Mediation is one form of Alternative Dispute Resolution (“ADR”). That is, one way to settle a dispute that is an alternative to a trial in a court.
A mediation requires you and the other side to instruct a mediator, whose job it is to assist you both with settling the dispute. The mediator is a neutral third party who will try to find sufficient common ground between the parties to come to a settlement. The mediator does not and cannot force the parties to settle. The mediator is there to assist and facilitate an agreement, with the final decision ultimately lying with each party as to whether they do settle.
All the discussions which take place between the mediator and the parties are usually confidential and on a without prejudice basis. This means that anything that is written or discussed during this process cannot be used in proceedings if the mediation turns out to be unsuccessful.
Other forms of ADR most often undertaken are unfacilitated negotiations between the parties, either through correspondence or at meetings, and arbitration. Arbitration requires the parties to agree that they will be bound by the decision of the arbitrator. An arbitration is essentially a trial on terms agreed by the parties.
When should you consider using mediation?
One of the advantages of using mediation is that it can be used at any stage of a case. When mediation is instigated will largely depend on:
- The subject matter of the case;
- How much correspondence has passed between the parties;
- How much information and documentation has been exchanged between the parties;
- The events and behaviour of both parties to date;
- Other external variables can determine the timing of using mediation, for example, a clause set out in a contract.
If all the issues in dispute between the parties have been clearly defined, as well as the quantum, and all the relevant information and documents have been exchanged, then mediation can be commenced prior to proceedings being issued.
However, do not rush to go to mediation. You should not go to a mediation without a clear understanding of your position in a dispute; the value of it to you, the chances of success at trial and your bottom line.
You also increase the chances of mediation not being successful if it is held at a time when either of the parties are not ready, emotionally, to reach a compromise. Most mediations take place during court proceedings.
Why should you use mediation?
Mediation is a means of resolving a dispute without the need to go to court, or to continue an existing court action to trial. It saves you time and money, if successful.
You may be compelled to go to mediation, by a clause in a contract, or by the court’s costs rules. In the case of Halsey v Milton Keynes General NHS Trust [2004] 4 All ER 920 the court established the Halsey Principles about what conduct amounted to an unreasonable refusal to engage in mediation or other forms of ADR.
If you are found to have breached the Halsey Principles, you face tough costs sanctions from the court whether you win or lose the case.

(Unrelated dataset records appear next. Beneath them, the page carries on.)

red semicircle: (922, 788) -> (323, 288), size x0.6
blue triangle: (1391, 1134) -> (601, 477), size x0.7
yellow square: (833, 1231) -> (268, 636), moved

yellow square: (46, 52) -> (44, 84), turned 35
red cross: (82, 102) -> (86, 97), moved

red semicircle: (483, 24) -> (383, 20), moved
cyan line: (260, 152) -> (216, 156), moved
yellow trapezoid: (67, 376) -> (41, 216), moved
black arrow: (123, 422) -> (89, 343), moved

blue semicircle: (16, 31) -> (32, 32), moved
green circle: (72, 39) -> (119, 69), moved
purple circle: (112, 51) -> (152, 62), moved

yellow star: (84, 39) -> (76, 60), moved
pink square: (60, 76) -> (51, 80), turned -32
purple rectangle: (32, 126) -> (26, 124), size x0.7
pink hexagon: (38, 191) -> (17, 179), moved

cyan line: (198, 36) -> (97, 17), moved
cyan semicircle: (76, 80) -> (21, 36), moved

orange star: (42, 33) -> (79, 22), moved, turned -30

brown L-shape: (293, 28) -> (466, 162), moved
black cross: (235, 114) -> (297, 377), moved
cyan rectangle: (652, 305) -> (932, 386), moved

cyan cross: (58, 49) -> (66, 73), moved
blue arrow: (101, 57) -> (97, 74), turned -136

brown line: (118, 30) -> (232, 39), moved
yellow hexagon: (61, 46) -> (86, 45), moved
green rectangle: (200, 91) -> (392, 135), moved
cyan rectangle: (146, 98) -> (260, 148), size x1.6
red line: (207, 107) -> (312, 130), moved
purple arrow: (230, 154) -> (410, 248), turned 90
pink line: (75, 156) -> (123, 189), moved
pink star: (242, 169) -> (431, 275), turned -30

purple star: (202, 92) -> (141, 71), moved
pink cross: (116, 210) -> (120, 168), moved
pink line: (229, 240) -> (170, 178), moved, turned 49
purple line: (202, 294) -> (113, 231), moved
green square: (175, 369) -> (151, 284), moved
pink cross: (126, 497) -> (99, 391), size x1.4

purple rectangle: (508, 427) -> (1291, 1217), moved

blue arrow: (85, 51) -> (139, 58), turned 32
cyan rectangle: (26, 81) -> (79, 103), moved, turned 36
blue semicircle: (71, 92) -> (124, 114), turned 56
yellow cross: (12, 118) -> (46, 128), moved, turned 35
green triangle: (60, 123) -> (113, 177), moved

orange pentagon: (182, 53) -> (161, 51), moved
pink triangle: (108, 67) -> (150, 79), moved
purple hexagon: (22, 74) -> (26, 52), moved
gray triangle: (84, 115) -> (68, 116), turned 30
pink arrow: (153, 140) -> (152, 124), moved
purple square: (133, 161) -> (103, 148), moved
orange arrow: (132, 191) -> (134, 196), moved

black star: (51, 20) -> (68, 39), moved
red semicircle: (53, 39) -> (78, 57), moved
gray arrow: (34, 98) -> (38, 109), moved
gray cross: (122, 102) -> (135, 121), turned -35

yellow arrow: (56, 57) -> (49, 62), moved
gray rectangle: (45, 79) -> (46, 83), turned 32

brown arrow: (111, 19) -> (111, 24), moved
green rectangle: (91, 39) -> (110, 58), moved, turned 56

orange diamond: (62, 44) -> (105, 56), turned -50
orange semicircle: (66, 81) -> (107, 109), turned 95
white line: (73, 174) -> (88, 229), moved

Other factors to consider include:
- Mediations have a high success rate;
- Mediators are completely impartial and are there to assist you and the other side in coming to an agreement;
- Parties can choose which mediator they would like to instruct. In contrast, you don’t get to choose in front of which judge your case is to be heard;
- Mediation can be commenced at any stage of a case and at short notice. This can save time and money, allowing you to concentrate on your business and other aspects;
- Costs of the mediation are usually shared between the parties;
- This process offers more flexibility over the settlement options, as opposed to going to court or using arbitration;
- Cheaper than going to court to settle a dispute;
- Using mediation can be less stressful for some parties as it is not as informal as going to court; and
- Mediations are held in private, so all discussions and written information associated to the same are kept confidential. In contrast, if a case proceeds to trial then the public are able to attend and sit in the gallery.
There are, of course, disadvantages associated with using mediation, some of which are:
- You might end up having to go to court after all to resolve your dispute. Extra costs will unnecessarily have been incurred;
- If mediation is unsuccessful then there is a risk that parties will have revealed too much information or even their strategy on how they were going to fight to win their case in court;
- The other party may turn up to the mediation and be completely uncooperative, in which case the mediator can terminate the mediation. Costs and time would have been wasted.
How
Mediation can only happen with the agreement of the parties.
First, the parties must agree in principle that they will have a mediation. The identity of a mediator, acceptable to both sides, must also be agreed. After that, the more mundane matters of date and venue can be agreed. Usually, as mentioned above, it is agreed that costs are shared.